(Transcribed page contents)
========================================

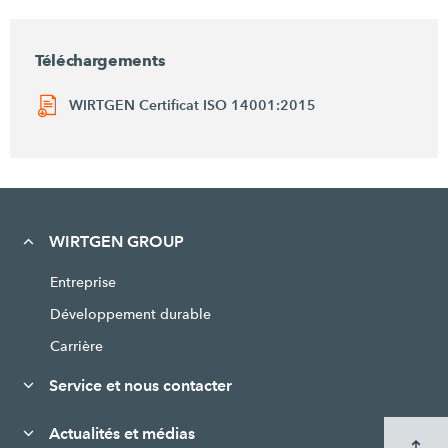
Téléchargements
WIRTGEN Certificat ISO 14001:2015
WIRTGEN GROUP
Entreprise
Développement durable
Carrière
Service et nous contacter
Actualités et médias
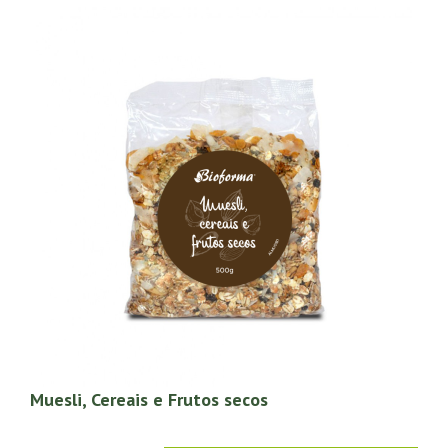
Muesli, Cereais e Frutos secos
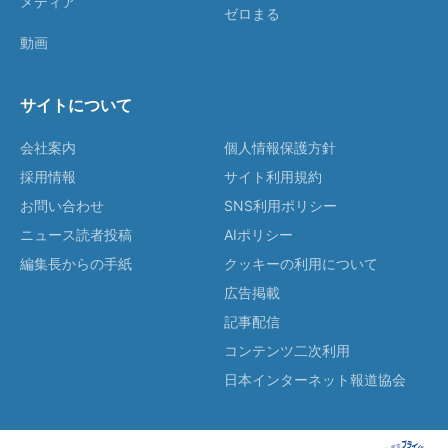
メディア
ゼロまる
動画
サイトについて
会社案内
個人情報保護方針
採用情報
サイト利用規約
お問い合わせ
SNS利用ポリシー
ニュース読者投稿
AIポリシー
編集長からの手紙
クッキーの利用について
広告掲載
記事配信
コンテンツ二次利用
日本インターネット報道協会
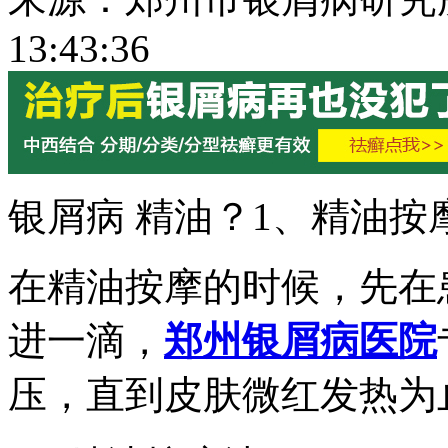
13:43:36
银屑病 精油？1、精油按
在精油按摩的时候，先在
进一滴，
郑州银屑病医院
压，直到皮肤微红发热为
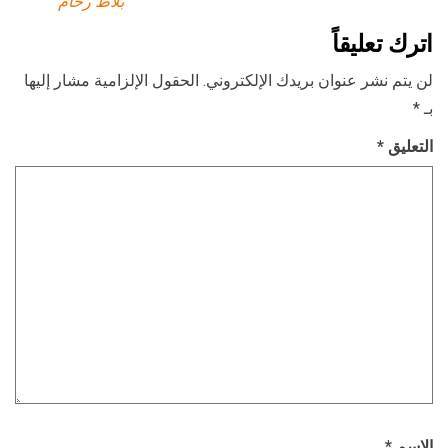
بلاط رخام
اترك تعليقاً
لن يتم نشر عنوان بريدك الإلكتروني.
الحقول الإلزامية مشار إليها
بـ
*
التعليق
*
الاسم
*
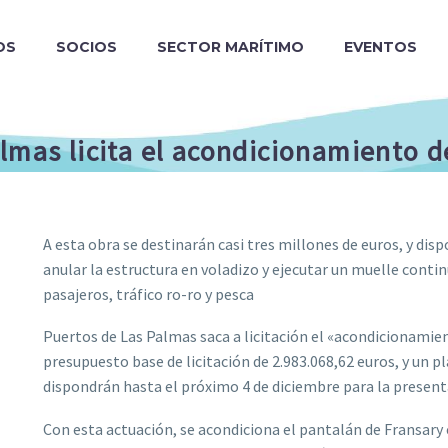
OS
SOCIOS
SECTOR MARÍTIMO
EVENTOS
lmas licita el acondicionamiento d
A esta obra se destinarán casi tres millones de euros, y dis
anular la estructura en voladizo y ejecutar un muelle conti
pasajeros, tráfico ro-ro y pesca
Puertos de Las Palmas saca a licitación el «acondicionamie
presupuesto base de licitación de 2.983.068,62 euros, y un 
dispondrán hasta el próximo 4 de diciembre para la presenta
Con esta actuación, se acondiciona el pantalán de Fransary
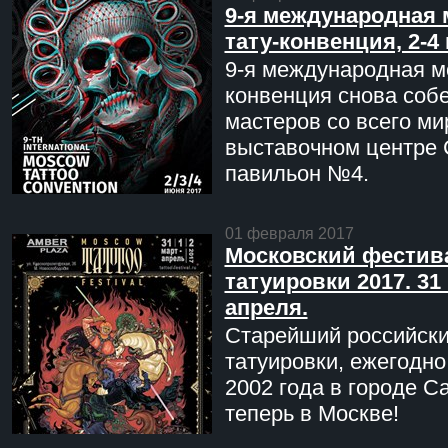
9-я международная 
тату-конвенция, 2-4
9-я международная мо
конвенция снова соб
мастеров со всего ми
выставочном центре 
павильон №4.
01 февраля 2017
Московский фестив
татуировки 2017. 31 
апреля.
Старейший российск
татуировки, ежегодн
2002 года в городе С
теперь в Москве!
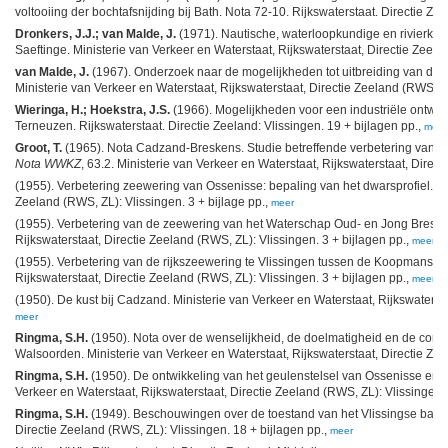
voltooiing der bochtafsnijding bij Bath. Nota 72-10. Rijkswaterstaat. Directie Zee
Dronkers, J.J.; van Malde, J.
(1971). Nautische, waterloopkundige en rivierku
Saeftinge. Ministerie van Verkeer en Waterstaat, Rijkswaterstaat, Directie Zeela
van Malde, J.
(1967). Onderzoek naar de mogelijkheden tot uitbreiding van de 
Ministerie van Verkeer en Waterstaat, Rijkswaterstaat, Directie Zeeland (RWS, ZL)
Wieringa, H.; Hoekstra, J.S.
(1966). Mogelijkheden voor een industriële ontwik
Terneuzen. Rijkswaterstaat. Directie Zeeland: Vlissingen. 19 + bijlagen pp.,
meer
Groot, T.
(1965). Nota Cadzand-Breskens. Studie betreffende verbetering van d
Nota WWKZ
, 63.2. Ministerie van Verkeer en Waterstaat, Rijkswaterstaat, Direc
(1955). Verbetering zeewering van Ossenisse: bepaling van het dwarsprofiel. Min
Zeeland (RWS, ZL): Vlissingen. 3 + bijlage pp.,
meer
(1955). Verbetering van de zeewering van het Waterschap Oud- en Jong Breskens
Rijkswaterstaat, Directie Zeeland (RWS, ZL): Vlissingen. 3 + bijlagen pp.,
meer
(1955). Verbetering van de rijkszeewering te Vlissingen tussen de Koopmanshave
Rijkswaterstaat, Directie Zeeland (RWS, ZL): Vlissingen. 3 + bijlagen pp.,
meer
(1950). De kust bij Cadzand. Ministerie van Verkeer en Waterstaat, Rijkswatersta
meer
Ringma, S.H.
(1950). Nota over de wenselijkheid, de doelmatigheid en de conse
Walsoorden. Ministerie van Verkeer en Waterstaat, Rijkswaterstaat, Directie Zee
Ringma, S.H.
(1950). De ontwikkeling van het geulenstelsel van Ossenisse en 
Verkeer en Waterstaat, Rijkswaterstaat, Directie Zeeland (RWS, ZL): Vlissingen. 
Ringma, S.H.
(1949). Beschouwingen over de toestand van het Vlissingse badstr
Directie Zeeland (RWS, ZL): Vlissingen. 18 + bijlagen pp.,
meer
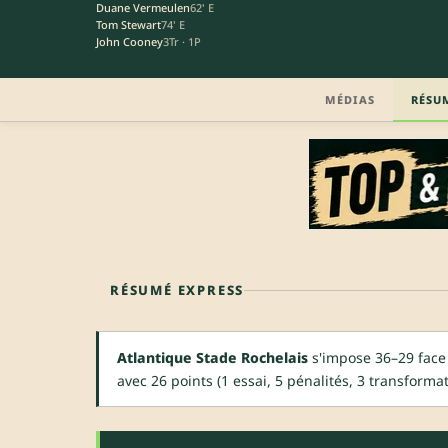
Duane Vermeulen
62' E
Tom Stewart
74' E
John Cooney
3Tr · 1P
MÉDIAS
RÉSU
RÉSUMÉ EXPRESS
Atlantique Stade Rochelais
s'impose 36–29 face 
avec 26 points (1 essai, 5 pénalités, 3 transformat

========================================

_Directions_: Print the entries above word for word, without pictures.

_Written answer_:
Téléchargements
WIRTGEN Certificat ISO 14001:2015
WIRTGEN GROUP
Entreprise
Développement durable
Carrière
Service et nous contacter
Actualités et médias
Muesli, Cereais e Frutos secos
メディア
ゼロまる
動画
サイトについて
会社案内
個人情報保護方針
採用情報
サイト利用規約
お問い合わせ
SNS利用ポリシー
ニュース読者投稿
AIポリシー
編集長からの手紙
クッキーの利用について
広告掲載
記事配信
コンテンツ二次利用
日本インターネット報道協会
13:43:36
银屑病 精油？1、精油按
在精油按摩的时候，先在
进一滴，
郑州银屑病医院
压，直到皮肤微红发热为
بلاط رخام
اترك تعليقاً
لن يتم نشر عنوان بريدك الإلكتروني.
الحقول الإلزامية مشار إليها
بـ
*
التعليق
*
الاسم
*
OS
SOCIOS
SECTOR MARÍTIMO
EVENTOS
lmas licita el acondicionamiento d
A esta obra se destinarán casi tres millones de euros, y dis
anular la estructura en voladizo y ejecutar un muelle conti
pasajeros, tráfico ro-ro y pesca
Puertos de Las Palmas saca a licitación el «acondicionamie
presupuesto base de licitación de 2.983.068,62 euros, y un 
dispondrán hasta el próximo 4 de diciembre para la presenta
Con esta actuación, se acondiciona el pantalán de Fransary
9-я международная 
тату-конвенция, 2-4
9-я международная мо
конвенция снова соб
мастеров со всего ми
выставочном центре 
павильон №4.
01 февраля 2017
Московский фестив
татуировки 2017. 31 
апреля.
Старейший российск
татуировки, ежегодн
2002 года в городе С
теперь в Москве!
voltooiing der bochtafsnijding bij Bath. Nota 72-10. Rijkswaterstaat. Directie Zee
Dronkers, J.J.; van Malde, J.
(1971). Nautische, waterloopkundige en rivierku
Saeftinge. Ministerie van Verkeer en Waterstaat, Rijkswaterstaat, Directie Zeela
van Malde, J.
(1967). Onderzoek naar de mogelijkheden tot uitbreiding van de 
Ministerie van Verkeer en Waterstaat, Rijkswaterstaat, Directie Zeeland (RWS, ZL)
Wieringa, H.; Hoekstra, J.S.
(1966). Mogelijkheden voor een industriële ontwik
Terneuzen. Rijkswaterstaat. Directie Zeeland: Vlissingen. 19 + bijlagen pp.,
meer
Groot, T.
(1965). Nota Cadzand-Breskens. Studie betreffende verbetering van d
Nota WWKZ
, 63.2. Ministerie van Verkeer en Waterstaat, Rijkswaterstaat, Direc
(1955). Verbetering zeewering van Ossenisse: bepaling van het dwarsprofiel. Min
Zeeland (RWS, ZL): Vlissingen. 3 + bijlage pp.,
meer
(1955). Verbetering van de zeewering van het Waterschap Oud- en Jong Breskens
Rijkswaterstaat, Directie Zeeland (RWS, ZL): Vlissingen. 3 + bijlagen pp.,
meer
(1955). Verbetering van de rijkszeewering te Vlissingen tussen de Koopmanshave
Rijkswaterstaat, Directie Zeeland (RWS, ZL): Vlissingen. 3 + bijlagen pp.,
meer
(1950). De kust bij Cadzand. Ministerie van Verkeer en Waterstaat, Rijkswatersta
meer
Ringma, S.H.
(1950). Nota over de wenselijkheid, de doelmatigheid en de conse
Walsoorden. Ministerie van Verkeer en Waterstaat, Rijkswaterstaat, Directie Zee
Ringma, S.H.
(1950). De ontwikkeling van het geulenstelsel van Ossenisse en 
Verkeer en Waterstaat, Rijkswaterstaat, Directie Zeeland (RWS, ZL): Vlissingen. 
Ringma, S.H.
(1949). Beschouwingen over de toestand van het Vlissingse badstr
Directie Zeeland (RWS, ZL): Vlissingen. 18 + bijlagen pp.,
meer
Duane Vermeulen
62' E
Tom Stewart
74' E
John Cooney
3Tr · 1P
MÉDIAS
RÉSU
RÉSUMÉ EXPRESS
Atlantique Stade Rochelais
s'impose 36–29 face 
avec 26 points (1 essai, 5 pénalités, 3 transformat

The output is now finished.